First Thoughts on Year B First Reading Acts Passages from the Lectionary

Easter 3

William Loader

Easter 3: 14 April Acts 3:12-19

Luke, the author of Acts, has just reported an astounding miracle. A lame man begging at the temple gate receives not a gift of money from Peter and John, but an act of healing, enabling him to stand, walk and leap for joy. The crowds are amazed and Luke pictures Peter as then responding with an explanation. His claim is that the power which Jesus exercised as a faith healer was again evident in this act. In Jesus' name and with his power the man had been healed. It was in part a proof of Jesus' resurrection and so the starting point for Peter to comment on his execution.

Such stories were in circulation in Luke's time both about Jesus and about the disciples. Such stories were always prone to exaggeration, as a look at Matthew and Luke's use of Mark shows, and sometimes generated ever more spectacular legends until Jesus seems in the second century more like a magician. We have no way of testing their validity, but it is clear that behind the human tendency to make up stories about heroes there is some basis in reality. Jesus in his time was known as a healer and exorcist and in his world that meant having the ability to liberate people from the powers and plights which oppressed them. Precisely how that happened, whether through shock, focused faith, or confronting challenge we cannot recover, but making people whole was seen as doing God's work and evidence of God's action. So it is here.

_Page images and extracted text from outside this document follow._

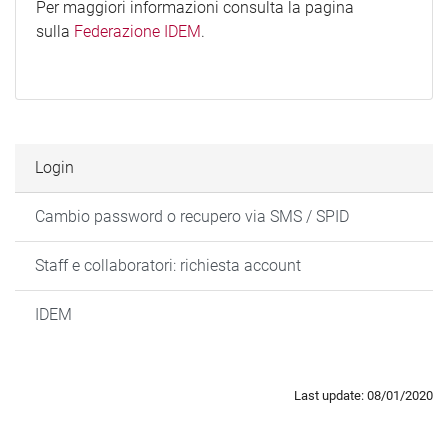
Per maggiori informazioni consulta la pagina
sulla
Federazione IDEM
.
Login
Cambio password o recupero via SMS / SPID
Staff e collaboratori: richiesta account
IDEM
Last update: 08/01/2020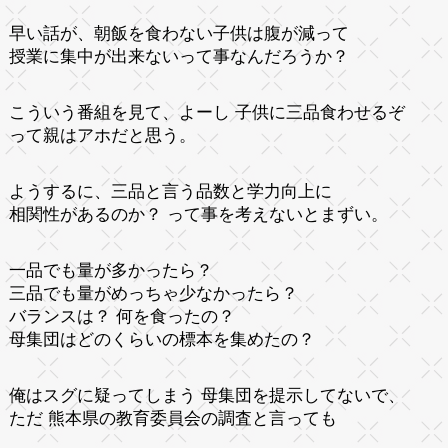
早い話が、朝飯を食わない子供は腹が減って
授業に集中が出来ないって事なんだろうか？
こういう番組を見て、よーし 子供に三品食わせるぞ
って親はアホだと思う。
ようするに、三品と言う品数と学力向上に
相関性があるのか？ って事を考えないとまずい。
一品でも量が多かったら？
三品でも量がめっちゃ少なかったら？
バランスは？ 何を食ったの？
母集団はどのくらいの標本を集めたの？
俺はスグに疑ってしまう 母集団を提示してないで、
ただ 熊本県の教育委員会の調査と言っても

At a superficial level one could conclude that this should mean that everyone with a disability or an illness can be healed and made whole if only they would have faith. The prospect of the world being flooded by such magicians who could do such things is something wonderful, but this is not how it happened nor is this the underlying understanding. Simplistic magical faith of this kind marginalises all those people for whom disability or illness is part of life. They don't need to be made to feel guilty for being the way they are. So there are dangers when faith is too focused on the miraculous. Indeed other New Testament writers deliberately undermine faith based primarily on miracles. Famously, John's gospel tells us that when people believed in Jesus because of the miracles he did, he did not believe in them (2:23-25). Faith meant something deeper than following for marvel's sake. Similarly Matthew pictures Jesus as dismissing those whose cvs paraded mighty miracles, because they failed to heed the core of his message which was love - as in the Sermon on the Mount (7:21-23). Using miracles as propaganda was a standard strategy of people seeking a following. Roman emperors employed it also to press their claims to authority.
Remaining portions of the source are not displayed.